How Startup Funding Works

Regardless of raising a technical or non-technical startup, every founder needs to understand how the funding works. If you are keen to learn about the funding processes in the startup sphere, this article is for you.

First of all, funding is not a given process. Even the most brilliant startup idea needs to get those processes running. So, how do funding works and what are the main stages and rounds?

What is the funding round?

Each time startups gain impactful investments to their business is called a funding round. Each round is typically designed to give them enough capital to go to the next stage of their business.

The names for the rounds may vary depending on the industry.  However, they all follow the same principle and based on the same ideas. Now let’s take a look at these funding rounds and how they work and what sets them apart from each other.

Pre-Seed Startup Stage

This stage commonly does not include any funding and considered a more preparational one. This period refers to a period of time when a company makes all of the preparations to attract investments to the startup project. However, there can be some funding in the form of family or friends’ investments for business idea evaluation and all of the earliest company’s requirements to establish a funding campaign.

What is a “Seed” Stage?

Seed capital is the starting funding that is used to start the development of a business or a new product. Seed capital attraction is the first step of business establishment.

The “Seed” stage is the first actual stage of startup funding. Establishment of successful startup business idea and first revenue will affect the future growth of your startup. However, despite seed-stage being the earliest stage of startup funding, it can include investments that can vary from $10 000 to 2 million. Most companies raising seed funding are valued at somewhere between $3 million and $6 million.

Series A

At this stage, the startup is an already established company with a defined business model and vector of its strategic development. Typically, Series A rounds vary from $2 million to $15 million.

At this stage, your investors won’t look just at the idea of your startup. Series A requires from startup companies to have the fundamental strong business that will become a money-making successful company, to attract the investments. Unless your startup has been acknowledged as a “unicorn” you need to have a strong strategy to run successfully at this stage.

Series B

The Series B stage of startup funding is all about business growth. Companies at this stage already have passed the development stage and now are focusing on the market expanding and the increments in their user base.

Investors help startups in growing and stabilization on the market. The estimated capital raised in a Series B round tends to be somewhere between $7 million and $10 million. However, if the company has gained a lot of success at the previous stage, the numbers can be higher and vary between $30 and $60 million.

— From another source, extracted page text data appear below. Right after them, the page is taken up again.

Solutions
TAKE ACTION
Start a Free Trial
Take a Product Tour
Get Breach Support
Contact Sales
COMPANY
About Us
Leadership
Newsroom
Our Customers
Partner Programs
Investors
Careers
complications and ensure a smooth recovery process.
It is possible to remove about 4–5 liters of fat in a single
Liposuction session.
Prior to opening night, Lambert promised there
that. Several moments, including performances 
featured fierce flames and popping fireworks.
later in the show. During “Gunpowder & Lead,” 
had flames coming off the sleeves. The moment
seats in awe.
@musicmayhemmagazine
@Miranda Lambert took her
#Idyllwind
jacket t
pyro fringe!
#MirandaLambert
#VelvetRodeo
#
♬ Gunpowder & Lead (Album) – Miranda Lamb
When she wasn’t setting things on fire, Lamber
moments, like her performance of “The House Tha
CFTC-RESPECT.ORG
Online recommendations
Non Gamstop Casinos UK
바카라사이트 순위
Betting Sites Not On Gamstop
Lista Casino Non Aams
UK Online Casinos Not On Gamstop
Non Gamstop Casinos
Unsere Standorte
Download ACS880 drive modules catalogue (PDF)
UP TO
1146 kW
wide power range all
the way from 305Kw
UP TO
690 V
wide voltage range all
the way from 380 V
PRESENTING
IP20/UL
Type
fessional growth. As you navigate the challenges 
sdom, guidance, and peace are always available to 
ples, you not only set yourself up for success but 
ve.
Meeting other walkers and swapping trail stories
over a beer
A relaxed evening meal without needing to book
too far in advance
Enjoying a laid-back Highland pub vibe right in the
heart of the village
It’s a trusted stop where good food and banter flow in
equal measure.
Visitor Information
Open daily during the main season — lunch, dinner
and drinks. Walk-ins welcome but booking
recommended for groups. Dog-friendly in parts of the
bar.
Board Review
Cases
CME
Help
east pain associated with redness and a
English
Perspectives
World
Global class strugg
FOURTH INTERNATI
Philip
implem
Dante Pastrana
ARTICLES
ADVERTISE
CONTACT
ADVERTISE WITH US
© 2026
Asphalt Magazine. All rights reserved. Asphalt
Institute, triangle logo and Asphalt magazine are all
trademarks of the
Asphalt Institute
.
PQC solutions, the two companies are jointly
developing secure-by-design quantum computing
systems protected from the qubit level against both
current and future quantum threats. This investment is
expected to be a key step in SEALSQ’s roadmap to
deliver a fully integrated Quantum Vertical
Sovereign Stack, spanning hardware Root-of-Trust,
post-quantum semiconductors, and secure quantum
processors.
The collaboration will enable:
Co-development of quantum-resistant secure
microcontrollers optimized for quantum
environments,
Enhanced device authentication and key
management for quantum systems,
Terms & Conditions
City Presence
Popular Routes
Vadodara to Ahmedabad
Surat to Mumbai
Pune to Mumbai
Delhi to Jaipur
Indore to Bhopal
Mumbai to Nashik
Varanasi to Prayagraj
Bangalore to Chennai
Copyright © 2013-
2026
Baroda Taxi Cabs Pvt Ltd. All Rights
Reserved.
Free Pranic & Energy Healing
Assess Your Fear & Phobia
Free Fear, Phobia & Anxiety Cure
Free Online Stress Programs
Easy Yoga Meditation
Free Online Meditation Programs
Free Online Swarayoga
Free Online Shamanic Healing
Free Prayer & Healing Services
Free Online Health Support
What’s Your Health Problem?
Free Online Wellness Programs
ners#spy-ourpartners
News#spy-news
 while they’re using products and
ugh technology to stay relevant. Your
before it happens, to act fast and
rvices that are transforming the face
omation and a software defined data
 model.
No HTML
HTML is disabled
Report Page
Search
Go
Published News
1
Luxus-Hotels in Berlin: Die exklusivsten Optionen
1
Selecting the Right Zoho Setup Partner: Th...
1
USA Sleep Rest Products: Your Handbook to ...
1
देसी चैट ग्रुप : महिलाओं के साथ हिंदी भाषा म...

At the Series B stage, you need to focus on the talent acquisition to take the sales and marketing of your company to the next level and increase the overall market of your product or service. The investment attraction at this stage is similar to the Series A round.

Series C

At this stage all the processes of the company are well-established and the most actual need for the business is scaling. The investments at this stage are required to expand to new markets, development of new products or even acquirement of other companies.  Series C is all about the scaling and growing furthermore. For this stage, the average number of investments often starts from $100 million and more.

Investments at this stage are the safest because of the company’s general success. At this stage, the investors are easily attracted to participate in funding for companies that are already thriving.

Commonly, after passing this stage the company is no longer considered a startup and is not looking for investors to help them. However, some of the companies may take their business to the D and even a Series E stages.


Understanding the difference between the startup round will help you to evaluate the strategy of your particular project development. The general idea of startup funding is that investors offer their money to take in return for an equity stake in the business. Between these rounds, investors rely on the different aspects of a company, which is key to define their potential.